Will this be the same? It seems possible. Does it really get more work done per watt than x86?
And why does the article say "These Altra CPUs have no turbo mechanism" right below a graphic saying "3.0 Ghz Turbo"?
It depends a bit on how you utilize these CPUs. A lot of server software is optimized for just a few cores. Even products optimized for using more than 1 thread tend to be tested and used mostly with 4/8 core configurations. And then of course there are a few popular server-side languages that are effectively single threaded typically (e.g. python) and use multiple processes to leverage multiple cores. Launching 80 python processes on an 80 core machine may not be the best way to utilize available resources compared to e.g. a Java process with a few hundred threads.
With non blocking IO and async processing that can be good enough but to fully utilize dozens/hundreds of CPU cores from a single process, you basically want something that can do both threading and async. But assuming each core performs at a reasonable percentage of e.g. a Xeon core (lets say 40%) and doesn't slow down when all cores are fully loaded, you would expect a CPU with 80 cores to more than keep up with a 16 or even 32 core Xeon.
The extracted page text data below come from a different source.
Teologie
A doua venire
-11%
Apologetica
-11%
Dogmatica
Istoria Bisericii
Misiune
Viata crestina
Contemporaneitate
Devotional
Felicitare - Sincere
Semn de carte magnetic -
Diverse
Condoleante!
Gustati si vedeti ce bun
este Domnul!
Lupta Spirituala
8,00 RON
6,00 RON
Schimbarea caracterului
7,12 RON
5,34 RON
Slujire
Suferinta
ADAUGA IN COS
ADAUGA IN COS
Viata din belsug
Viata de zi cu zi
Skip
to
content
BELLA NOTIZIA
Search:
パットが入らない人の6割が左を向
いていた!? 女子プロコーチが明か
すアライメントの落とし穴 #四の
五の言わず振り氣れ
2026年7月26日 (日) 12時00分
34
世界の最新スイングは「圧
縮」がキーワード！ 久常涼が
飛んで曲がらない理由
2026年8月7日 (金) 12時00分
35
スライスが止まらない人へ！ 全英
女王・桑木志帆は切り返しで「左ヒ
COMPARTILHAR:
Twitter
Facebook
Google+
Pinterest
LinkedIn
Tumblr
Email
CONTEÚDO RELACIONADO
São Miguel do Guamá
Of course the picture gets murkier if you throw in specialized instructions for vector processing, GPUs, etc.
That would be the same in Python too. A problem is that you can't share the kernel pages for the code, and you need to have a shared-cache. Probably 0-mem-copy with no deserialization example: lmdb + Flat Buffers.
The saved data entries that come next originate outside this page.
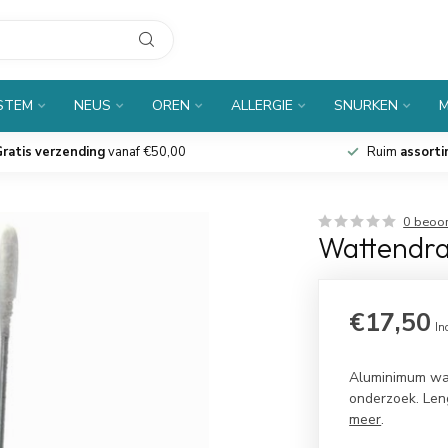
 STEM
NEUS
OREN
ALLERGIE
SNURKEN
M
ratis verzending
vanaf €50,00
Ruim
assort
0 beoo
Wattendrag
€17,50
In
Aluminimum wat
onderzoek. Len
meer
.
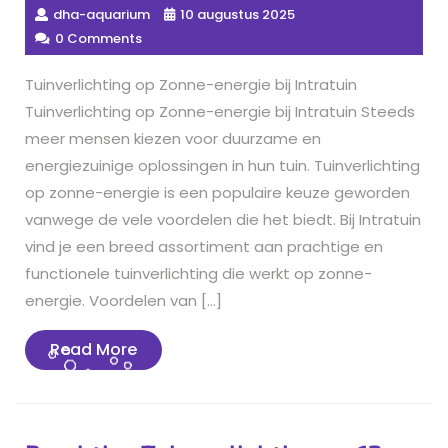
dha-aquarium
10 augustus 2025
0 Comments
Tuinverlichting op Zonne-energie bij Intratuin
Tuinverlichting op Zonne-energie bij Intratuin Steeds
meer mensen kiezen voor duurzame en
energiezuinige oplossingen in hun tuin. Tuinverlichting
op zonne-energie is een populaire keuze geworden
vanwege de vele voordelen die het biedt. Bij Intratuin
vind je een breed assortiment aan prachtige en
functionele tuinverlichting die werkt op zonne-
energie. Voordelen van […]
Read
Read More
More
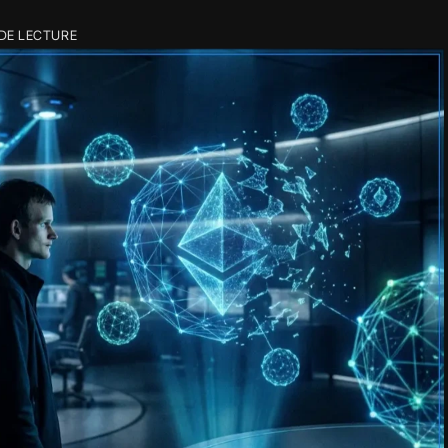
 DE LECTURE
Nicer is to have 1/2x cores, but each core being 2x faster ;)
It's the opposite. Running lots of poorly optimized processes allows you to amortize memory latency. If your software suffers from cache misses then it's not going to run out of memory bandwidth any time soon. Adding more threads will increase memory bandwidth utilization. Meanwhile hyper optimized AVX512 code is going to max out memory bandwidth with a dozen cores or less.
That's really not true. Memory bandwidth, just like memory capacity becomes a bottleneck when it is exceeded, but more doesn't automatically speed anything up. Java and python programs will likely be hopping around in memory and waiting on memory to make it to the CPU as a result.
Typically only multiple cores running optimized software that will run through memory making heavy use of the prefetcher will exceed memory bandwidth.
AIUI the relevant weakness of Java here is that it typically has worse memory density and locality than something like Rust.
Consider code which linearly goes through a list of points in 2D space and does some calculation on the coordinates.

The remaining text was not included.